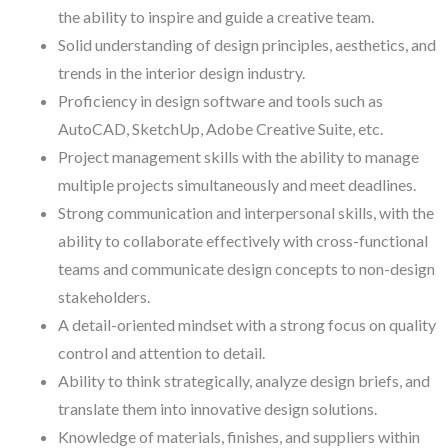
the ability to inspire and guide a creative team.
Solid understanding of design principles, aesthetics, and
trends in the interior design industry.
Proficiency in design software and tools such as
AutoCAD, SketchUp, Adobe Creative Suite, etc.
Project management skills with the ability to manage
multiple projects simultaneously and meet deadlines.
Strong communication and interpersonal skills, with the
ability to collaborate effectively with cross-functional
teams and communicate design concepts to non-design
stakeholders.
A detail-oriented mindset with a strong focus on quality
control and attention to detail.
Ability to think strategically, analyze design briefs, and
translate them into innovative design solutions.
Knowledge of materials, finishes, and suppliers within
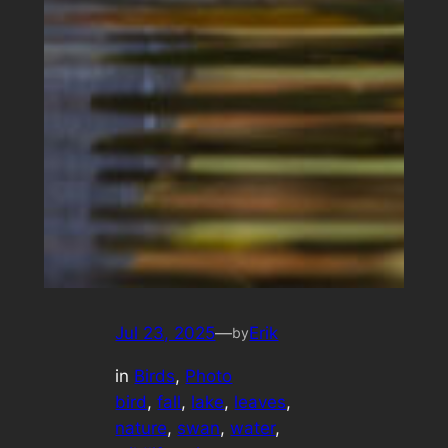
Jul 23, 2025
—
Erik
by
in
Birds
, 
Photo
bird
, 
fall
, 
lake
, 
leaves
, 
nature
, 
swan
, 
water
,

##########

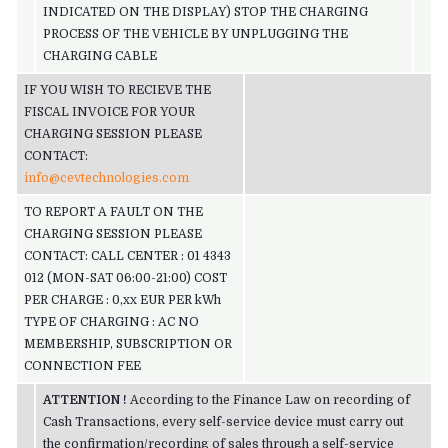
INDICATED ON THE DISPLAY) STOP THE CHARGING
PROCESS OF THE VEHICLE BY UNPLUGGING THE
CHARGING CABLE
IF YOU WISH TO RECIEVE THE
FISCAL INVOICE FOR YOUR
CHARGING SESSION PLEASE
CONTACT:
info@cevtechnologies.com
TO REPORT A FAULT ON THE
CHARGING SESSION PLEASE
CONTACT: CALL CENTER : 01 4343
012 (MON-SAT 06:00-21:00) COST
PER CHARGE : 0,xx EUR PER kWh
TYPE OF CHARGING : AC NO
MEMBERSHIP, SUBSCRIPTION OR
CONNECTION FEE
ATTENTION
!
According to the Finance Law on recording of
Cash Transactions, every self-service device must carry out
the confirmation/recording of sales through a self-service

##########

_The problem:_ Above are the records. How many of their lines hold "CONTACT"? Answer with the number alone.

_Result of the exercise:_ 2